* Dataset entries:
○ ○ ○

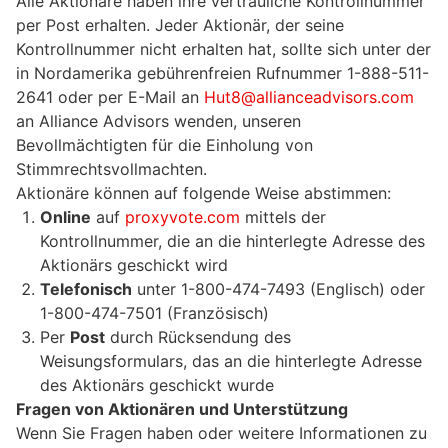
Alle Aktionäre haben ihre vertrauliche Kontrollnummer
per Post erhalten. Jeder Aktionär, der seine
Kontrollnummer nicht erhalten hat, sollte sich unter der
in Nordamerika gebührenfreien Rufnummer 1-888-511-
2641 oder per E-Mail an
Hut8@allianceadvisors.com
an Alliance Advisors wenden, unseren
Bevollmächtigten für die Einholung von
Stimmrechtsvollmachten.
Aktionäre können auf folgende Weise abstimmen:
Online
auf
proxyvote.com
mittels der
Kontrollnummer, die an die hinterlegte Adresse des
Aktionärs geschickt wird
Telefonisch
unter 1-800-474-7493 (Englisch) oder
1-800-474-7501 (Französisch)
Per
Post
durch Rücksendung des
Weisungsformulars, das an die hinterlegte Adresse
des Aktionärs geschickt wurde
Fragen von Aktionären und Unterstützung
Wenn Sie Fragen haben oder weitere Informationen zu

○ ○ ○

* EXERCISE OBJECTIVE:
Count every line in the preceding entries where the string "Fragen" appears, then state only the total.

* RESULT FOR THIS TASK:
2